Friday, October 21, 2016


Over the years, there have been many actors who proved to be just as talented behind the camera as they were in front of it. Way back when, Orson Welles and Alfred Hitchcock set the template, and following in their footsteps were big-time names such as Redford, Gibson, Foster, Eastwood, and Affleck. Here in 2016, fan-favorite actor Ewan McGregor gives the director’s chair a try for the first time; tackling the award-winning and heralded novel, AMERICAN PASTORAL.

Nathan (David Strathairn), attends his 45th high school reunion and learns the fate of an alumnus, Seymour “Swede” Levov (McGregor), who was a star athlete, war hero, and successful businessman. Swede marries his high school sweetheart Dawn (Jennifer Connelly), and they have one daughter, Merry (Dakota Johnson)…who eventually joins a violent movement against the war in Vietnam and tears her family apart.

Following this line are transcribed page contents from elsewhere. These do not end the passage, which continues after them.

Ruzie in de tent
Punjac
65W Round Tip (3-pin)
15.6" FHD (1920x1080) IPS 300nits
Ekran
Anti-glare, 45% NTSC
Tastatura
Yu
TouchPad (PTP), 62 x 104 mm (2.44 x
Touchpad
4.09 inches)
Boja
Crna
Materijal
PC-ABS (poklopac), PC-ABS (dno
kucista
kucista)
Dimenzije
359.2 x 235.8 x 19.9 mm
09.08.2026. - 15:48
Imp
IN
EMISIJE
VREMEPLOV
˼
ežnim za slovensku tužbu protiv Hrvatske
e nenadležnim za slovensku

AMERICAN PASTORAL is a film which has many balls in the air. On the surface, it’s a story about Merry and her eagerness to belong to something. The early goings of the film take us through her early years in which she developed a stutter, and her very close relationship with her father. As one incident leads to another and the war in Vietnam escalates, Merry rebels against the perfect American-dream lifestyle that her parents have built…and goes into an ongoing angry protest-mode with eventual deadly consequences. It’s a study on the American dream and how insolated it can be from real-world problems. Deeper than that, it’s explores the unraveling of a family and how parents react to a child who hates their guts and vanishes for years at a time…with Swede remaining steadfast for his want to get his daughter back and Dawn falling apart before putting the past behind her.

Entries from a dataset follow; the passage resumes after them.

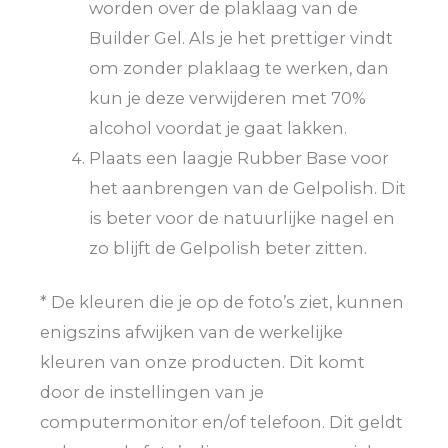
worden over de plaklaag van de
Builder Gel. Als je het prettiger vindt
om zonder plaklaag te werken, dan
kun je deze verwijderen met 70%
alcohol voordat je gaat lakken.
Plaats een laagje Rubber Base voor
het aanbrengen van de Gelpolish. Dit
is beter voor de natuurlijke nagel en
zo blijft de Gelpolish beter zitten.
* De kleuren die je op de foto’s ziet, kunnen
enigszins afwijken van de werkelijke
kleuren van onze producten. Dit komt
door de instellingen van je
computermonitor en/of telefoon. Dit geldt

While the groundwork is solid, McGregor’s inexperienced hand behind the camera is evident. Instead of the gentle touch that the material seems to be begging for, McGregor uses a machete instead of a scalpel. Scenes feel cobbled together, choppy, and don’t flow naturally. Actors blurt out their lines as if they’re on a stage yelling at the cheap-seats, and the dialogue is painfully ordinary and often overstates the obvious. Overall there’s a blandness to the film; scenes which should be drawing emotional punches just come and go with no impact, and Merry is portrayed as such an unlikeable brat it’s hard not to hope for her to get run over by a truck.

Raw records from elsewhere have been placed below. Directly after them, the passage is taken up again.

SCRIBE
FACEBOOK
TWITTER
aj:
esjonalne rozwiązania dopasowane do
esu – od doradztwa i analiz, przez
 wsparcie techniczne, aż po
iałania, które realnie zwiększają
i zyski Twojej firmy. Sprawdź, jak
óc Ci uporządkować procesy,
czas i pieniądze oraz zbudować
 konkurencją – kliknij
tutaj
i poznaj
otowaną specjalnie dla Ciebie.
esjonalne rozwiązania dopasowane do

Aside from everyone yelling everything out loud, acting is all over the place. McGregor mis-casts himself as the lead, not looking or sounding anything like a Jewish-American and his British accent often sneaks back in. Jennifer Connolly has just as many moments of cardboard acting as she does amazing, with a long, unbroken shot of her unraveling the highlight of the film. Dakota Johnson is fine, but her stutter is not convincing and it often sounds like she’s mocking someone. David Strathairn is excellent as always, and the show is stolen by first-timer Ocean James, who in playing Merry at age eight, does a better job than Fanning at selling the stutter.

The finale goes for a big emotional wallop but misses badly, and instead ends very awkwardly with little feeling of resolution for any character. It’s hard to tell if McGregor was better off acting in this and giving up the chair, or if he should have been behind the camera the whole time…as AMERICAN PASTORAL comes off as very unbalanced. Its coasts along thanks to the strength of the source material, which feels like it needs a whole lot more than what’s seen here.